By Nume Ekeghe
The Chief Executive Officer of Eczellon Capital Limited, Mr. Diekola Onaolapo, has predicted an increase in the Monetary Policy Rate (MPR) rate.
Onaolapo, said this in an exclusive interview with THISDAY in Lagos.
Comparing the 14 per cent benchmark MPR rate in Nigeria with other emerging markets, he held the view that with the increased capital outflow, the probability of further raising interest rate was high.
He said, “The tendency it would be increased in the near term is the probability given today’s dynamics is high. So, when there are calls from certain quarters that it should be reduced, you wonder why such recommendations are being made.
“So, if you look at comparable countries to Nigeria like the MINT countries (Malaysia, Indonesia, Nigeria and Turkey) and others like Mexico, South Africa, Argentina and Brazil, they have increased their benchmark rate.
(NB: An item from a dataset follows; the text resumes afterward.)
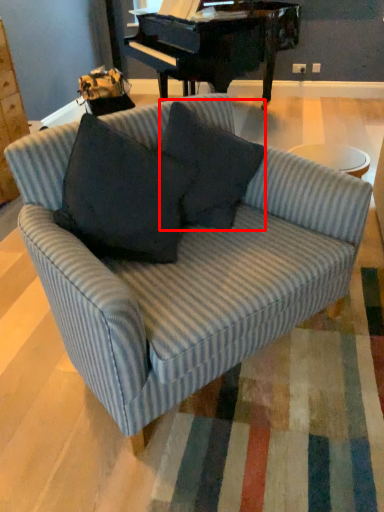 Question: Considering the relative positions of throw pillow (annotated by the red box) and studio couch in the image provided, where is throw pillow (annotated by the red box) located with respect to the staircase?

Choices:
 (A) left
 (B) right

Answer: (B) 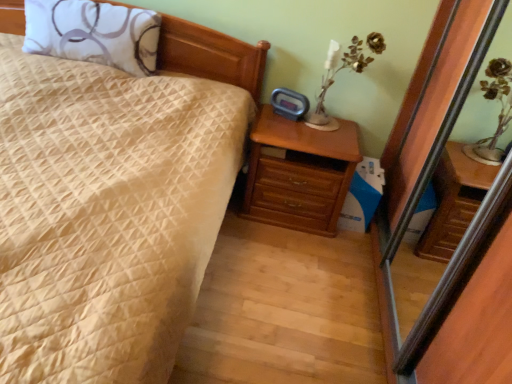 Where is `beige quilted bed at center`? This screenshot has width=512, height=384. beige quilted bed at center is located at coordinates (165, 313).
“The same factors impact everyone in this era of global economic environment. Today, Argentina’s benchmark rate is 45 per cent which they increased by 500 basis points recently.
“Also, Turkey has been facing economic issues in recent times and they have increased their rate to 17.75 percent; while Indonesia was at 6.25 percent but has increased to 6.5 per cent. The only country that hasn’t increased is Brazil.”
But, Onaolapo stressed that “monetary policy alone is not enough, all other policy arms of the government should look at ways they could overall fiscally de-risk the economy.”
Also, he praised the recent Central Bank of Nigeria (CBN) policy aimed at boosting the real sector.
He said: “It is a very good policy. It is positive, it is going to impact the real sector and it a very creative approach to mitigating risks that the country is facing.
“So, if you look at some of the things that some people have clamoured in recent times like low interest rate to facilitate growth, but when you consider the economy and the need for growth in isolation you may agree. “But if you look at the headwinds the country is facing, there are so many other things that are likely to impact the economy if we have a very loose monetary policy environment.
“So, in order to manage that and at the same time still facilitate growth in the real sector, the CBN approached this creative initiative.”
But, he noted that there was need to design long-term fiscal policies that would support the real sector and boost economic growth.
“When you use monetary policy to fix economic imbalances, it is not really sustainable because monetary policy is meant for short term,” he said.
Commenting further on the state of the economy, he added, “the Nigerian economy has strong fundamentals. It gets impacted by short-term shocks from time to time when there is pressure in the commodities environment.
“We see that the Nigerian economy is performing well and also, some of the policies of the CBN and readings we see in the macroenvironment points at an economic profile that is likely to maintain its growth trajectory.”
Onaolapo noted, “Investors would be watching the political environment, but anyone who has been playing in the Nigerian market and African market generally would have experience and know that we usually have this cycle and if we have a long-term investment approach, then you don’t need to be worried as much.
“Nigerian market has strong fundamentals and potential have been spoken of. The only issues we have are short-term shocks that we have sometimes from the policy environment and sometimes headwinds from the global arena.
“In the long-term, these things are usually managed, and the fundamentals would still come to prevail in ensuring that investments return in an attractive manner.”